Populates a column in the data with incomes

In [None]:
zips = data['zip']
incomes = []
for index,zipcode in enumerate(zips[:5]):
    print("index: ", index,"zipcode: ", zipcode)   
    incomes.append(zipcode_to_capita(zipcode))
data['incomes'] = incomes
data_incomes = data

Option 1: Code to store data in a dataframe 

In [None]:
#data_with_incomes.to_csv('data_income_data.csv', sep=',', encoding='utf-8')
#data_with_incomes.head(10)

Option 2: Creating dictionary for fast access, better option. Will be used for charity as well


In [None]:
#data_incomes = pd.read_csv("zip_income_data.csv")
zipcode_to_income_dict = data_incomes.set_index('zip').to_dict()['incomes']

Using neighboring zipcodes for those with empty entries


In [None]:
zipcode_to_income_dict[10119] = 86347
zipcode_to_income_dict[10020] = 90151

Store dictionary into a numpy file for easy importing in other files

In [None]:
np.save('zipcode_to_income_dict.npy', zipcode_to_income_dict)

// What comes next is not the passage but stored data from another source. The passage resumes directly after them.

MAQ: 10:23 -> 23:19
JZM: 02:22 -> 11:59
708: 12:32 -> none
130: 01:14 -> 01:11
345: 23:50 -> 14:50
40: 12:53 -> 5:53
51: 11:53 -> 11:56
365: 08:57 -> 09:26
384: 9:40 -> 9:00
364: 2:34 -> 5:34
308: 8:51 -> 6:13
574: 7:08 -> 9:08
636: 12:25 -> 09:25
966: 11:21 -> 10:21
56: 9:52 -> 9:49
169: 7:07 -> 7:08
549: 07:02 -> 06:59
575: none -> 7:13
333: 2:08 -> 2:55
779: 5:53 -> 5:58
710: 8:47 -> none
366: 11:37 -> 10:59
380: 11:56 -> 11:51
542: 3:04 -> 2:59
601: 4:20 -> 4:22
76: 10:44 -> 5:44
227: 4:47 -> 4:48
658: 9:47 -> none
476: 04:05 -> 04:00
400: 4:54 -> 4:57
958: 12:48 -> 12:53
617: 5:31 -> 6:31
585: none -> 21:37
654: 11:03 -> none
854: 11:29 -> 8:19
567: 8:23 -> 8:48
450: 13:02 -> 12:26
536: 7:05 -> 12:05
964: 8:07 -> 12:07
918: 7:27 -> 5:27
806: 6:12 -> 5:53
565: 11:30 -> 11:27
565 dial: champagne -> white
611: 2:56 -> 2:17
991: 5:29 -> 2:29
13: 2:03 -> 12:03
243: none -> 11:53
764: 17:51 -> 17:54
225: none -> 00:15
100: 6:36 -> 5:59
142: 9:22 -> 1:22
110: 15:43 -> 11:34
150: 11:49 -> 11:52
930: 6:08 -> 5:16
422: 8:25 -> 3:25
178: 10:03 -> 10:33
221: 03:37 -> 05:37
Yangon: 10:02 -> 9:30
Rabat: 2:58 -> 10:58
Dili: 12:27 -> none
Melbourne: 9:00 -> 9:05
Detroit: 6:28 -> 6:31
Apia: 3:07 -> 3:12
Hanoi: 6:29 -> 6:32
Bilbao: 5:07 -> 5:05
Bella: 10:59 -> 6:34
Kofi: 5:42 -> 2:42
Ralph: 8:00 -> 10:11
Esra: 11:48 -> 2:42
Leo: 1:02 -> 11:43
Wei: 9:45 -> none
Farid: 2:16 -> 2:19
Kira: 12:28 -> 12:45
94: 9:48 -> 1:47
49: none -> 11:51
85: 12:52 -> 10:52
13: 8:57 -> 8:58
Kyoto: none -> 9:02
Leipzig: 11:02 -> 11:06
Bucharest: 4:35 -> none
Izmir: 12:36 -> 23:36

## Pt 2: Code To Scrape "Charity Contributions" Data

In [None]:
def zipcode_to_charity(zipcode):   
    url = "http://www.city-data.com/zips/{}.html".format(zipcode)
    page = requests.get(url).text
    soup = BeautifulSoup(page, features="html5lib")
    b = soup.findAll('div',{'class':'hgraph'})
    str1 = str(b[15])
    charity_contribution = re.findall(r"\$[^ ]+", str1)[0].split('<')[0]
    return(int(charity_contribution.strip('$').replace(',', '')))
   

Load the dataset that contains data and zipcodes, zipcodes with no data on the webpage are dropped

In [None]:
data = pd.read_csv("station_zips.csv")

Populates a column in the data with incomes


In [None]:
zips = data['zip']
charity_num = []
for index,zipcode in enumerate(zips[5:]):
        print("index: ", index,"zipcode: ", zipcode)   
        charity_num.append(zipcode_to_charity(zipcode))
        print(charity_num[index])
data['charity'] = charity_num

Drop data that does not have an entry, fill in if needed

In [None]:
data = data.drop(index=208)
data = data.drop(index=167)
data = data.drop(index=134)
data = data.drop(index=233)
data = data.drop(index=236)
data = data.drop(index=255)
data = data.drop(index=323)
data = data.drop(index=418)
data = data.reset_index()

In [None]:
zipcode_to_charity_dict = data.set_index('zip').to_dict()['charity']

#Store dictionary into a numpy file for easy importing in other files
np.save('zipcode_to_charity_dict.npy', zipcode_to_charity_dict)